Friend sent me this article earlier. Interesting...

https://mashable.com/article/uber-batch-matching-ride-hailing-request/


----------



## The Entomologist (Sep 23, 2018)

Pfft, that's basically confessing to rigging rides yet no one has noticed it.

They rig rides, I KNOW, easier to tell on Lyft.


----------



## goneubering (Aug 17, 2017)

The Entomologist said:


> Pfft, that's basically confessing to rigging rides yet no one has noticed it.
> 
> They rig rides, I KNOW, easier to tell on Lyft.


It's an algorithm. A very good one.


----------



## uberdriverfornow (Jan 10, 2016)

goneubering said:


> It's an algorithm. A very good one.


lol they basically admit to rigging rides in their favor to push more rides onto pool in their favor so we don't get a new base fee for each new ride and all you can say is it's a very good algorithm ?

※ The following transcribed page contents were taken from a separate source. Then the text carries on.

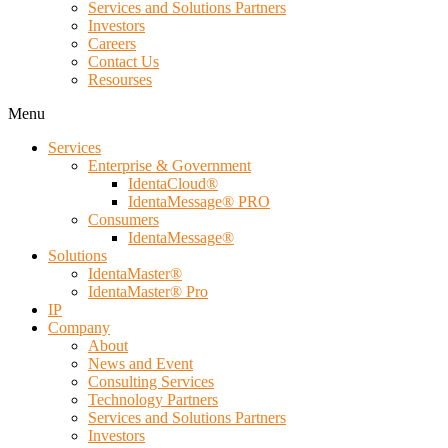
Services and Solutions Partners
Investors
Careers
Contact Us
Resourses
Menu
Services
Enterprise & Government
IdentaCloud®
IdentaMessage® PRO
Consumers
IdentaMessage®
Solutions
IdentaMaster®
IdentaMaster® Pro
IP
Company
About
News and Event
Consulting Services
Technology Partners
Services and Solutions Partners
Investors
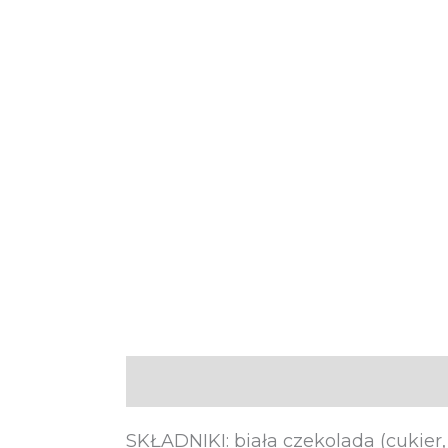
Opis
Informacje dodatkowe
SKŁADNIKI: biała czekolada (cukier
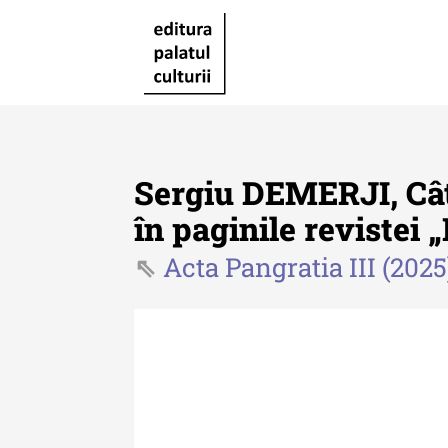
Sergiu DEMERJI, Câte
în paginile revistei 
Acta Pangratia III (2025
Revista "Cercetări istorice"
Revista "Cercetări istorice"
XLIV - 2025
Revista "Cercetări istorice"
XLIII - 2024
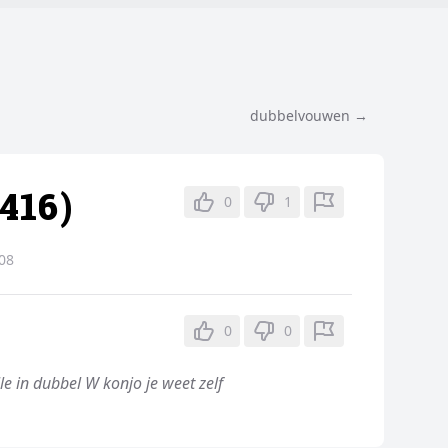
dubbelvouwen →
416)
0
1
08
0
0
e in dubbel W konjo je weet zelf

sounds like someone doesn't really understand the concept of pool, how it works, and how it generates more revenue for Uber on our backs


----------



## goneubering (Aug 17, 2017)

uberdriverfornow said:


> lol they basically admit to rigging rides in their favor to push more rides onto pool in their favor so we don't get a new base fee for each new ride and all you can say is it's a very good algorithm ?
> 
> sounds like someone doesn't really understand the concept of pool, how it works, and how it generates more revenue for Uber on our backs


Depends on your perspective. It's a very effective algorithm for Uber but it's a terrible algorithm for drivers. I say get rid of Pool completely.


----------



## zeroperminute (Jun 19, 2019)

thats what you get for accepting pool
opt out you have a legal right
or ignore all pools you have that right too

it violates every states distracted driving laws, learn how to copy & paste your states statute conceening the matter & tell support to foward to legal department of as you wont be coerced into violating a local law in your jurisdiction. cant be playing with your phones screen while operation a motor vehicle

tis the law

and eventually pool goes bye bye but if you tell an evil algo programmed by evil people whove never been out side that you like getting pissed on, it keeps pissing on you because you said please sir can i have another while everyone who got past 3rd grade math with a gold star ignores them

excercise your rights or let uber lyft violate them


----------



## The Gift of Fish (Mar 17, 2017)

MissTN said:


> "Here's why you don't get paired with that Uber you see on the map"
> 
> Friend sent me this article earlier. Interesting...
> 
> https://mashable.com/article/uber-batch-matching-ride-hailing-request/












What if I told you... a lot of the cars on the Uber map don't actually exist.


----------



## Mista T (Aug 16, 2017)

The Gift of Fish said:


> View attachment 331733
> 
> 
> What if I told you... a lot of the cars on the Uber map don't actually exist.


Ha!!

Most drivers: "I know what you're trying to do."

Experienced drivers: "I'm trying to free your mind."


----------